Treating Noise Anxiety In Dogs - Dogtime

There is no "one size fits all" approach for treating separation anxiety, as each dog differs in her level of anxiety and response to treatment. In general, treatment involves desensitizing and counter-conditioning the dog to being left alone, making the experience of departures less intense, and increasing her feelings of enjoyment and relaxation when alone. Other common practices include increasing and mental stimulation to help the dog settle. The times of leaving and coming back are made less emotional and exciting to prevent the dog from getting worked up.

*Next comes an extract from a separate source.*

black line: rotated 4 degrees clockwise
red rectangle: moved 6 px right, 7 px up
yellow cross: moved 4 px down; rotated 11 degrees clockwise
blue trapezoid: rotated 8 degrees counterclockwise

The environment the is left in also is adjusted for the dog's comfort, which in many cases means a area that's open rather than closed in, as many dogs panic over the feeling of being enclosed. Training for independence, such as by teaching stays on a mat, also helps to build a dog's confidence when her owner is absent.

• How dog trainers can make the treatment of separation anxiety in dogs a specialized business.

Current treatments range from human anti-anxiety pills such as Xanax and tranquilizers that sedate dogs for many hours, but don't necessarily calm them, to behavioral treatments. Those include confining the dog to a small room or portable kennel, or trying to desensitize dogs by repeatedly exposing them to increasingly loud noise.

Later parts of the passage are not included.